Depuis 63 jours les éducateurs spécialisés de l’Agence Départementale de la Prévention Spécialisée (éducateurs de rue) réunis dans une intersyndicale CGT-SUD  sont en grève pour dénoncer la dégradation de leurs conditions de travail, revendiquer un salaire décent  et dénoncer les coupes budgétaires du service public auprès des populations fragilisées des quartiers populaires. Ils ont manifesté le mercredi 21 janvier 2026 devant les locaux de l’ADPS à Nantes. Nous y avons rencontré Céline Mazan, Délégué Syndicale de la CGT ADPS 44.

« Nous sommes salariés sous un statut de contractuels de la fonction publique et le Groupe d’Intérêt Public (GIP) du département de Loire- Atlantique  qui est prescripteur de notre activité a décidé de précariser notre emploi en décidant unilatéralement du changement de notre modalité de temps de travail par le passage à 1607 heures annuelles au 1er janvier 2026. Ce qui correspond à

une augmentation de notre activité équivalente à quatre semaines en contrepartie d’une « augmentation » de salaire de 38 euros nets mensuels.
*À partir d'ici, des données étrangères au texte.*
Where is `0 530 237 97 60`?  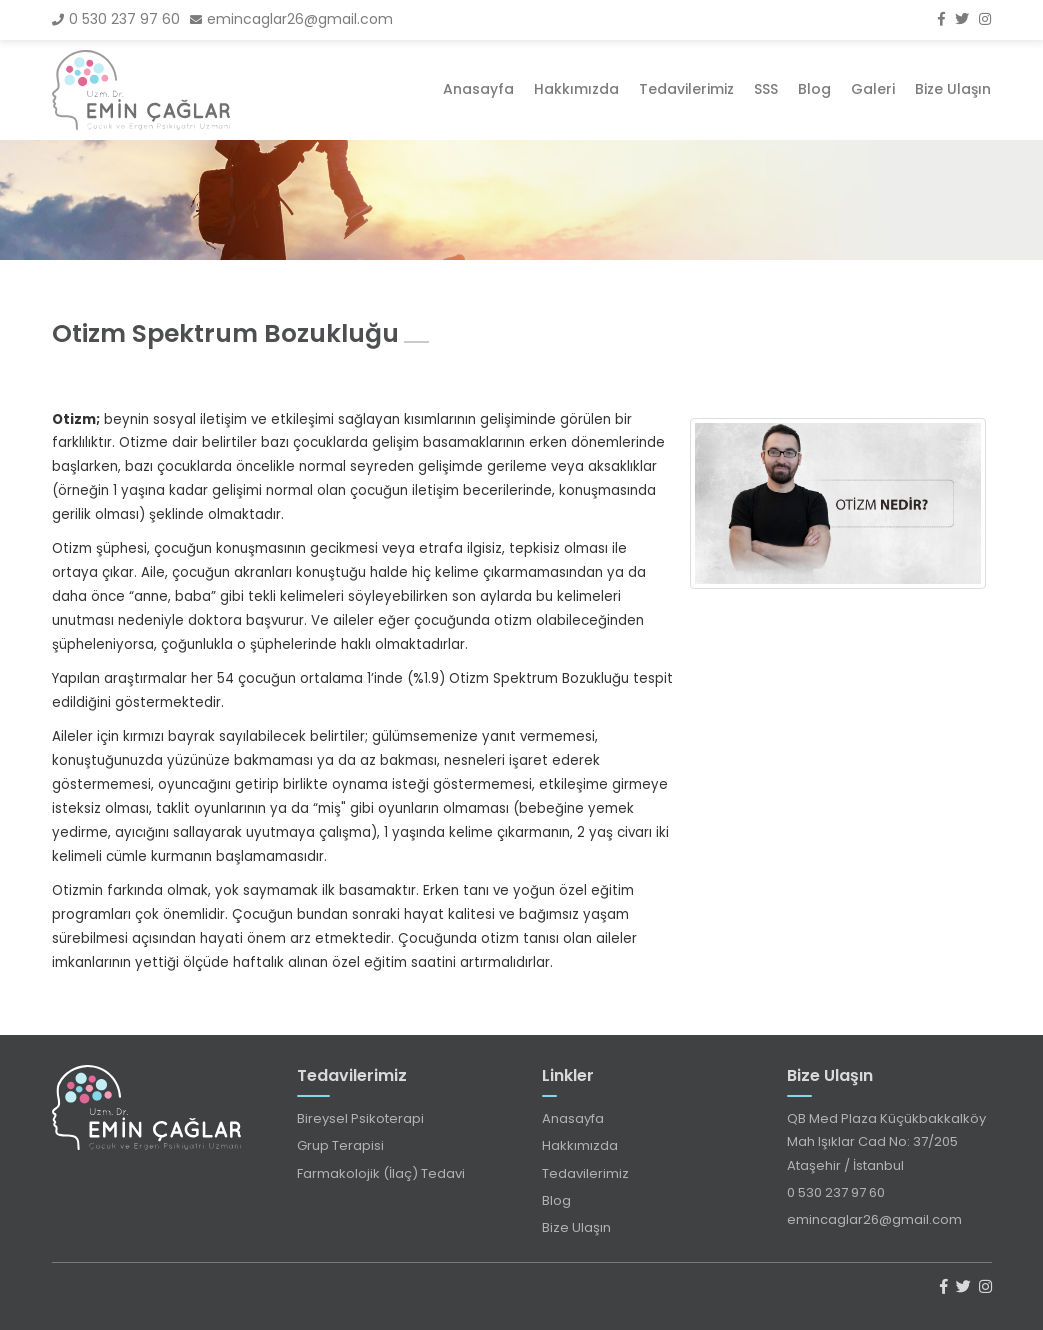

En parallèle, depuis 2021 un changement de hiérarchie a provoqué un renouvellement  de 50 % des effectifs sous l’effet de pratiques  managériales inappropriées  (conditions de travail dégradées, individualisation du dialogue social au détriment du collectif,  mobilité professionnelle imposée).

Nous sommes confrontés aux atermoiements du GPI qui ne nous écoute pas. Nous, les  salariés grévistes,  sommes passés à l’action en nous invitant, entre autres,  dans les conseils municipaux afin de revendiquer l’ouverture d’une négociation loyale avec les organisations syndicales représentatives dans l’entreprise. Sous la pression le GIP a convoqué ce 21 janvier 2026 une assemblée générale extraordinaire afin de statuer sur une demande de moratoire et d’un calendrier de négociation. Mais hélas ces demandes ont été refusées.

Aujourd’hui l’intersyndicale a reconduit la grève et réitère sa demande  de moratoire immédiat sur le passage aux 1607 h, ce moratoire est un préalable  à notre participation  aux négociations.

Elle exige l’égalité salariale pour tous les éducateurs du département (on note des différences pouvant atteindre la somme de 500 euros nets mensuels) par une réévaluation des positions dans la grille indiciaire de la fonction publique territoriale qui tienne réellement compte de nos diplômes, expériences et qualifications.

Nous alertons les pouvoirs publics pour que la « casse organisée du  service public de la prévention spécialisée »  ne soit pas celle de la santé des salariés, en effet, au 1er janvier 2026 sur les 44 éducateurs de Loire-Atlantique 11 sont en arrêts de travail, et 2 ont démissionné ».